Tuesday, July 18, 2017

Raju Kothari Eastbourne and other Elysiums

The Saffrons: sometimes a simple name is sufficient to prompt a confection of histories. It is over a century since the orange-yellow crocus noted for its dyeing and medicinal qualities was grown in the fields where Eastbourne's cricketers spend their summers. Yet the gentle beauty of the noun lingers and has now been coupled to a children's nursery, an apartment block and a hotel. "I'm watching cricket at Eastbourne on Sunday," I tell friends. "Oh, you're going to the Saffrons," they reply.

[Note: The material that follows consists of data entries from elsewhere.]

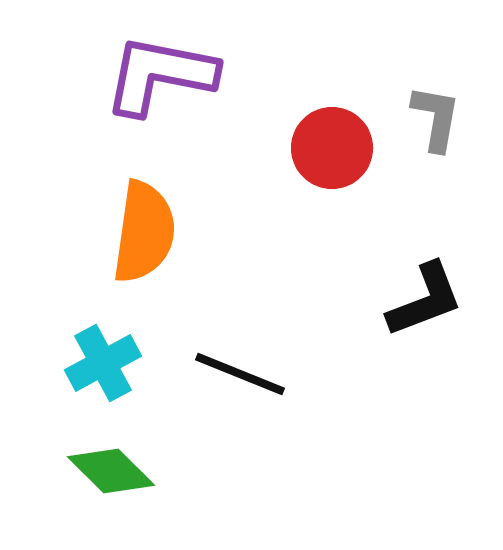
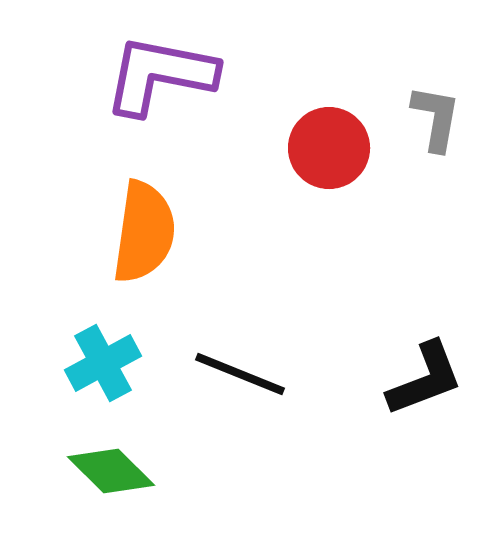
red circle: moved 3 px left
black L-shape: moved 79 px down
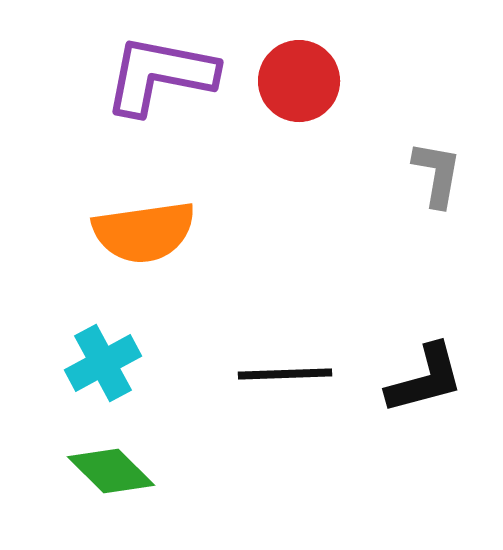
gray L-shape: moved 1 px right, 56 px down
red circle: moved 30 px left, 67 px up
orange semicircle: rotated 74 degrees clockwise
black line: moved 45 px right; rotated 24 degrees counterclockwise
black L-shape: rotated 6 degrees clockwise
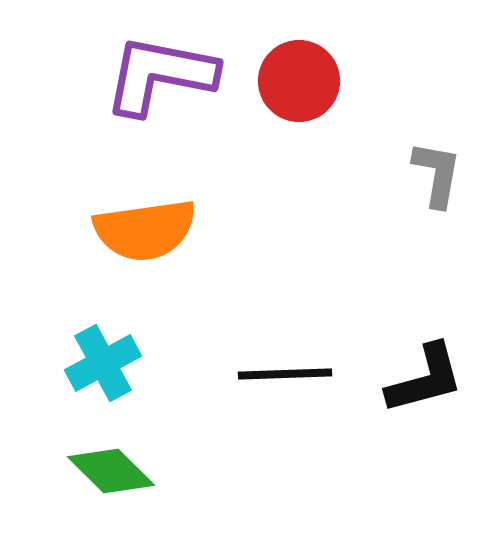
orange semicircle: moved 1 px right, 2 px up
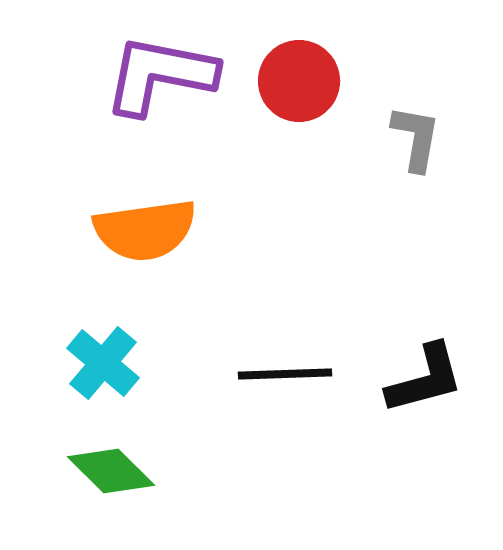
gray L-shape: moved 21 px left, 36 px up
cyan cross: rotated 22 degrees counterclockwise
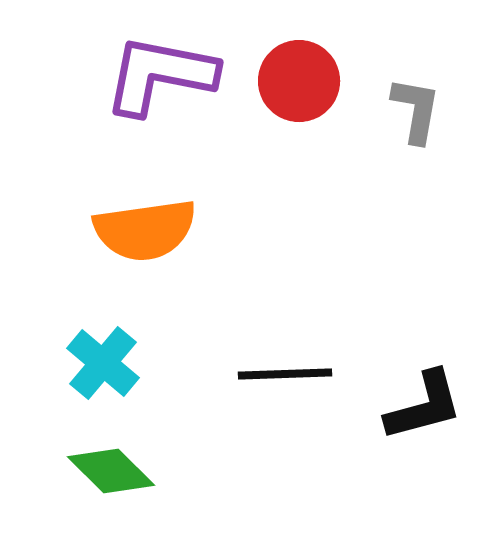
gray L-shape: moved 28 px up
black L-shape: moved 1 px left, 27 px down
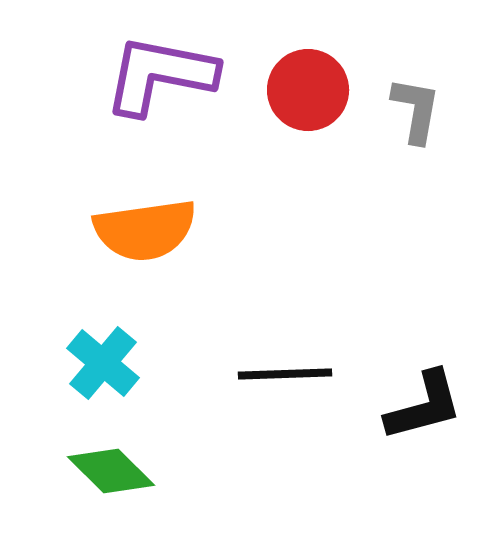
red circle: moved 9 px right, 9 px down
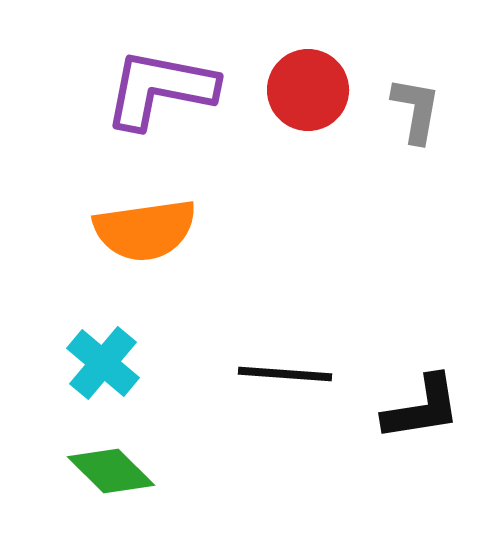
purple L-shape: moved 14 px down
black line: rotated 6 degrees clockwise
black L-shape: moved 2 px left, 2 px down; rotated 6 degrees clockwise
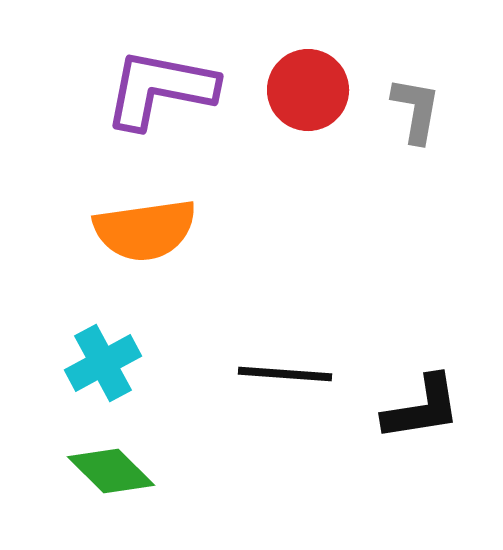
cyan cross: rotated 22 degrees clockwise
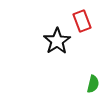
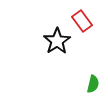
red rectangle: rotated 15 degrees counterclockwise
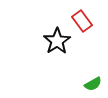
green semicircle: rotated 48 degrees clockwise
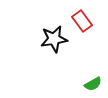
black star: moved 3 px left, 2 px up; rotated 24 degrees clockwise
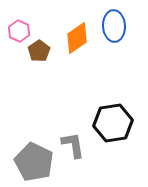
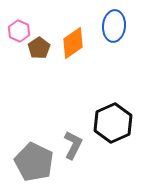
blue ellipse: rotated 8 degrees clockwise
orange diamond: moved 4 px left, 5 px down
brown pentagon: moved 3 px up
black hexagon: rotated 15 degrees counterclockwise
gray L-shape: rotated 36 degrees clockwise
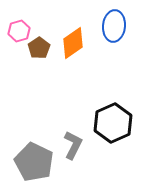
pink hexagon: rotated 20 degrees clockwise
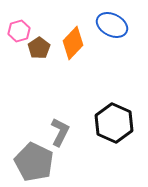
blue ellipse: moved 2 px left, 1 px up; rotated 68 degrees counterclockwise
orange diamond: rotated 12 degrees counterclockwise
black hexagon: moved 1 px right; rotated 12 degrees counterclockwise
gray L-shape: moved 13 px left, 13 px up
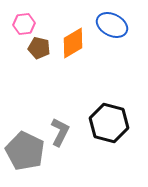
pink hexagon: moved 5 px right, 7 px up; rotated 10 degrees clockwise
orange diamond: rotated 16 degrees clockwise
brown pentagon: rotated 25 degrees counterclockwise
black hexagon: moved 5 px left; rotated 9 degrees counterclockwise
gray pentagon: moved 9 px left, 11 px up
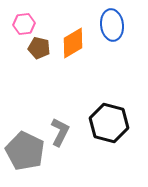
blue ellipse: rotated 56 degrees clockwise
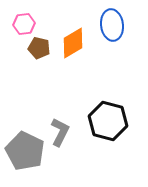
black hexagon: moved 1 px left, 2 px up
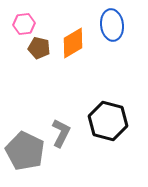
gray L-shape: moved 1 px right, 1 px down
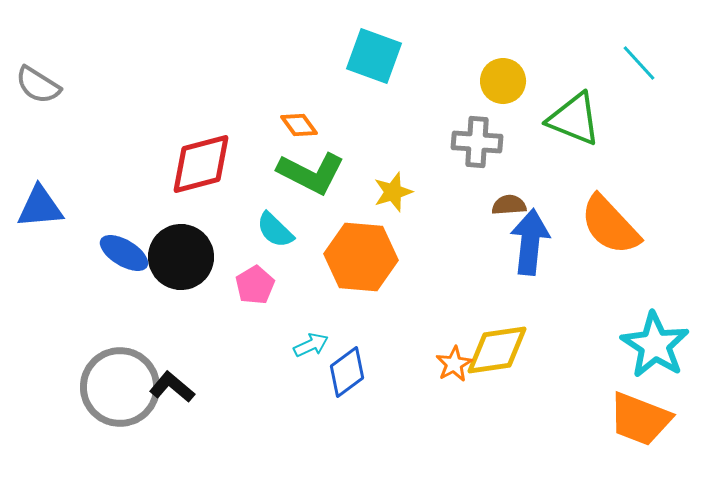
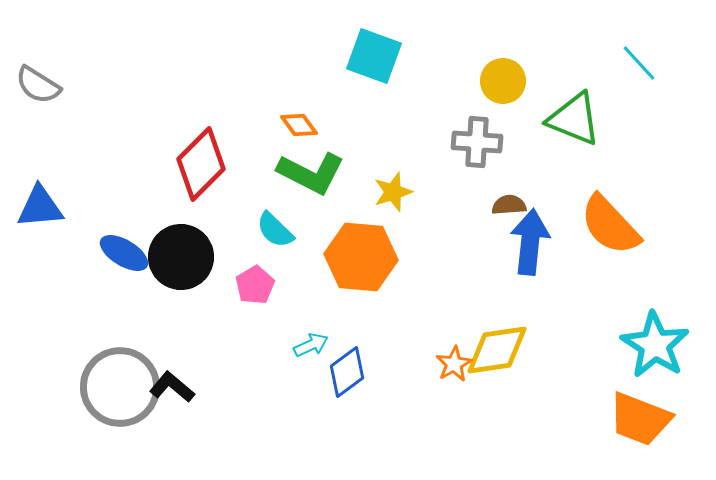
red diamond: rotated 30 degrees counterclockwise
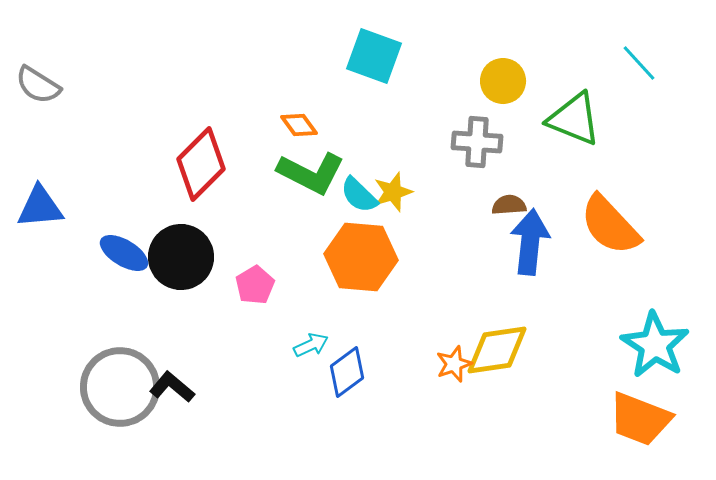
cyan semicircle: moved 84 px right, 35 px up
orange star: rotated 9 degrees clockwise
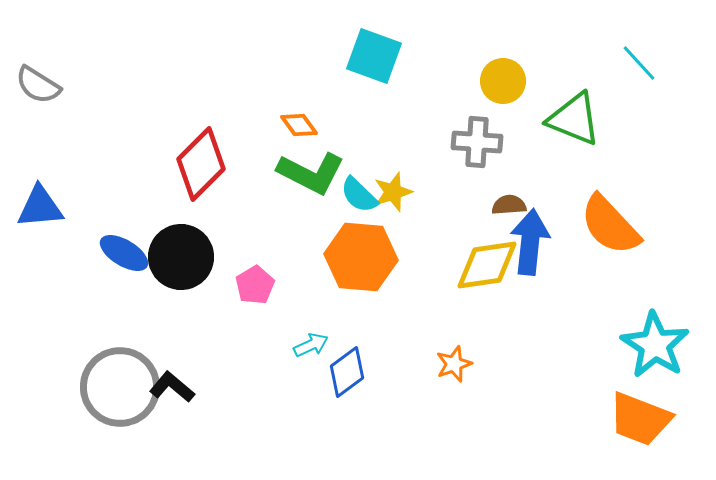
yellow diamond: moved 10 px left, 85 px up
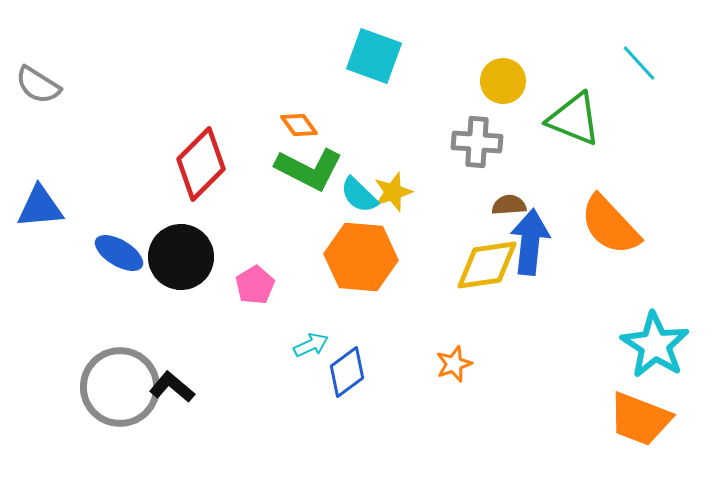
green L-shape: moved 2 px left, 4 px up
blue ellipse: moved 5 px left
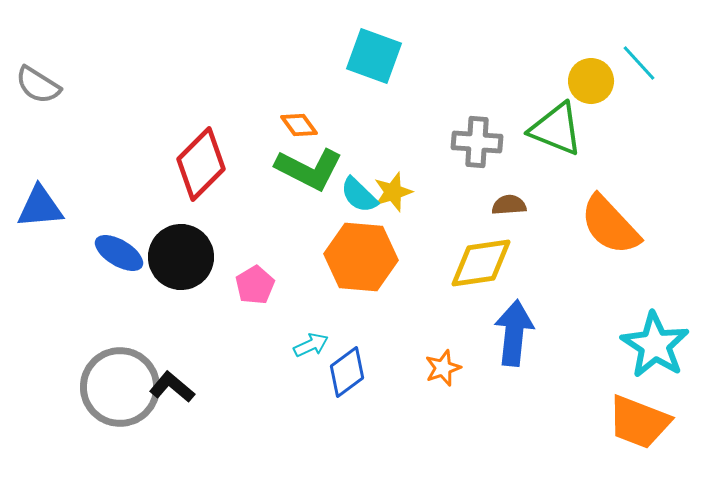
yellow circle: moved 88 px right
green triangle: moved 18 px left, 10 px down
blue arrow: moved 16 px left, 91 px down
yellow diamond: moved 6 px left, 2 px up
orange star: moved 11 px left, 4 px down
orange trapezoid: moved 1 px left, 3 px down
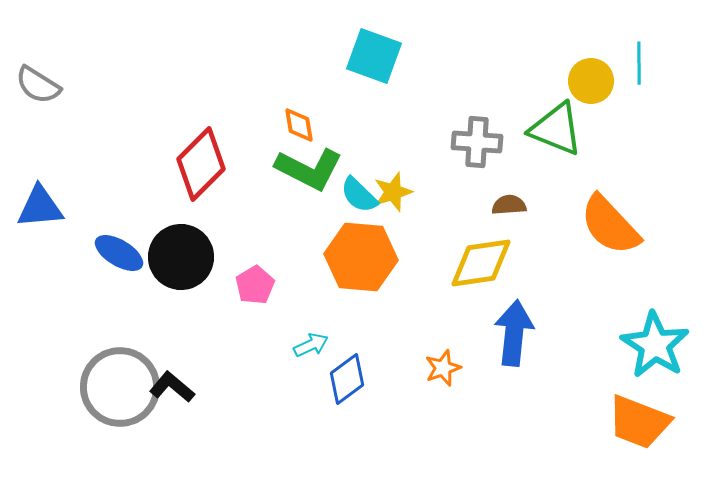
cyan line: rotated 42 degrees clockwise
orange diamond: rotated 27 degrees clockwise
blue diamond: moved 7 px down
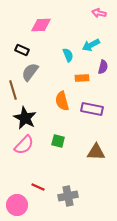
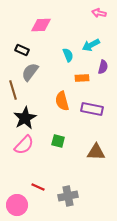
black star: rotated 15 degrees clockwise
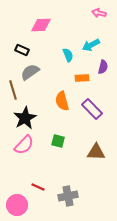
gray semicircle: rotated 18 degrees clockwise
purple rectangle: rotated 35 degrees clockwise
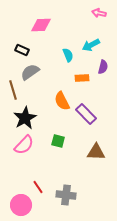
orange semicircle: rotated 12 degrees counterclockwise
purple rectangle: moved 6 px left, 5 px down
red line: rotated 32 degrees clockwise
gray cross: moved 2 px left, 1 px up; rotated 18 degrees clockwise
pink circle: moved 4 px right
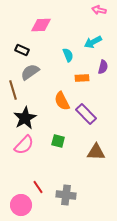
pink arrow: moved 3 px up
cyan arrow: moved 2 px right, 3 px up
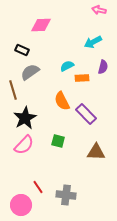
cyan semicircle: moved 1 px left, 11 px down; rotated 96 degrees counterclockwise
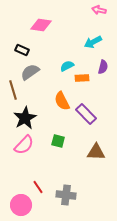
pink diamond: rotated 10 degrees clockwise
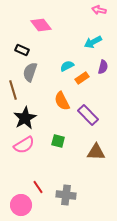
pink diamond: rotated 45 degrees clockwise
gray semicircle: rotated 36 degrees counterclockwise
orange rectangle: rotated 32 degrees counterclockwise
purple rectangle: moved 2 px right, 1 px down
pink semicircle: rotated 15 degrees clockwise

In Eastbourne's long 20th-century heyday there was a cricket week: two three-day county games and, as often as not, matches against the universities or the tourists. This was the ground on which AC MacLaren's personally selected amateur XI defeated Warwick Armstrong's seemingly invincible Australians in 1921, thereby giving Neville Cardus the only scoop of his career. There were important matches being played at The Oval and Leyton at the same time and Cardus' editor felt he should have been covering those. That opinion was strengthened when MacLaren's side was bowled out for 43 on the first day. By the second morning Cardus had sent his luggage to the railway station and was ready to leave; but he stayed instead and watched Aubrey Faulkner make 153. The Australians lost by 28 runs.

"At Eastbourne cricket is played to a background of croquet and bowls, old Colonels and straight-backed memsahibs going about their daily ritual, indifferent to the pock of bat on ball and the marauding seagulls," wrote Alan Ross, for whom India and Sussex were twin lodestars and who found his loves united in the batting of Duleepsinhji in the summer of 1932.

And one scarcely has to look to see deeper histories and other aristocracies at Eastbourne. Behind the trees at the Larkin's Field End is the Compton Croquet Club, one of many references in the environs to the estate that owns acres of prime land in the town. The land on which cricket, hockey and soccer are played is still owned by the Duke of Devonshire. Seniors at the club pass on the stories they were told of horse-drawn carriages that set off from the Duke's Compton estate and travelled down the tree-lined Old Orchard Road into town. When I first visited the ground in September 2015 almost the only noise one could hear in the late afternoon was the gentle cracks of mallets on croquet balls. The players were dressed in communion white and moved slowly around the lawns in the soft sunlight of early autumn.